"Well, we can't stay up here much longer," the pilot warned.

Snobbcraft bit his lip and thought furiously. It was true they would be taking a chance by landing anywhere in the South, let alone in Mississippi, but what could they do? The motor was missing more frequently and Frazier had cut down their speed to save gasoline. They were just idling along. The pilot looked back at Snobbcraft inquiringly.

"By God, we're in a fix now," said the president of the Anglo-Saxon Association. Then he brightened with a sudden idea. "We could hide in the rear cabin while Frazier gets gasoline," he suggested.

"Suppose somebody looks in the rear cabin?" queried Buggerie, dolefully, thrusting his hands into the pockets of his white trousers. "There's bound to be a lot of curious people about when a big plane like this lands in a farming district."

As he spoke his left hand encountered something hard in the pocket. It felt like a box of salve. He withdrew it curiously. It was a box of shoe polish which the valet doubtless used on Snobbcraft's footgear. He looked at it aimlessly and was about to thrust it back into the pocket when he had a brilliant idea.

"Look here, Snobbcraft," he cried excitedly, his rheumy eyes popping out of his head farther than usual. "This is just the thing."

"What do you mean?" asked his friend, eyeing the little tin box.
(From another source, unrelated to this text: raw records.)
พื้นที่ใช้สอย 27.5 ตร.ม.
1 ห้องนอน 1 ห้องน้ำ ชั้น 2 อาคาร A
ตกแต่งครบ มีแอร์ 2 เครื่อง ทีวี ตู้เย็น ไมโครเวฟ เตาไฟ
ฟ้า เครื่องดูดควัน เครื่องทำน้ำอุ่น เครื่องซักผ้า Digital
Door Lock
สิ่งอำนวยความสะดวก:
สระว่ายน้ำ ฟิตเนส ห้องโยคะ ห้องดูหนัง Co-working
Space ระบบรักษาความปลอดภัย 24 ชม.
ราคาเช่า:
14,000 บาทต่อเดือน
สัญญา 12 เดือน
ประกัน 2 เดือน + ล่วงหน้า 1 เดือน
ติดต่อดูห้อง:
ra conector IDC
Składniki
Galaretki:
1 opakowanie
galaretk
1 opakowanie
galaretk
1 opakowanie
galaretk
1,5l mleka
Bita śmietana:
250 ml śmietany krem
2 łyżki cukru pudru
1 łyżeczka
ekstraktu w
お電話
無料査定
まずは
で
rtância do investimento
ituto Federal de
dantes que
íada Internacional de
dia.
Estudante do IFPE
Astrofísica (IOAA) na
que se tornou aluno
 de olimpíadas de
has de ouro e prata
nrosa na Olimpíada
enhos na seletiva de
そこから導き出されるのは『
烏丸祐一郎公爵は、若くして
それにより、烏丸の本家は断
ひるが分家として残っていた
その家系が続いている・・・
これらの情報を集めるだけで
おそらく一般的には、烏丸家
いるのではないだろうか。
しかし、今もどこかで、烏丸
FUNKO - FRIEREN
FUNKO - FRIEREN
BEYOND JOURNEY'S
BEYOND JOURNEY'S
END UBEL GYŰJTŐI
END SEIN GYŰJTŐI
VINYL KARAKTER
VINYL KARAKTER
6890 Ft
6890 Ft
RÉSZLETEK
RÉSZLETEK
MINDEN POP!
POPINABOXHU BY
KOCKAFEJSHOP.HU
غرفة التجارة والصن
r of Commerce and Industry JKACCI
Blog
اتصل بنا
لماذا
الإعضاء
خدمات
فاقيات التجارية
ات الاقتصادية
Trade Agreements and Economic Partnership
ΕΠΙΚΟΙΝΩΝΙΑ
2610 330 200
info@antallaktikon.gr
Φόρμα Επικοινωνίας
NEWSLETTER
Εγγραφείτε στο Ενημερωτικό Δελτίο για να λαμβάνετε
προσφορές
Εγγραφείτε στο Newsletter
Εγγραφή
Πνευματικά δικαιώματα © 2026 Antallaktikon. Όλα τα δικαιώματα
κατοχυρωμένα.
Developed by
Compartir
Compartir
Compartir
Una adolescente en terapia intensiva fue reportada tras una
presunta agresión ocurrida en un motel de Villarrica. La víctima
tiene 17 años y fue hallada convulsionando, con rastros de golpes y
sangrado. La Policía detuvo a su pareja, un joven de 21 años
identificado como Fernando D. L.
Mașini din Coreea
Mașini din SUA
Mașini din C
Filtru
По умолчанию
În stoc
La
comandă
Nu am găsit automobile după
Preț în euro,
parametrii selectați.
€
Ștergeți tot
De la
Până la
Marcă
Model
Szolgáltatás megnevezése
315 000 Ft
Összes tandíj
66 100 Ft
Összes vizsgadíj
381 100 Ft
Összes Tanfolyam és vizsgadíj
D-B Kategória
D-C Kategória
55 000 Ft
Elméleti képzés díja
"Well," explained the scientist, "you know real niggers are scarce now and nobody would think of bothering a couple of them, even in Mississippi. They'd probably be a curiosity."

"What are you getting at, man?"

"This: we can put this blacking on our head, face, neck and hands, and no one will take us for Snobbcraft and Buggerie. Frazier can tell anybody that inquires that we're two darkies he's taking out of the country, or something like that. Then, after we get our gas and start off again, we can wash the stuff off with gasoline. It's our only chance, Arthur. If we go down like we are, they'll kill us sure."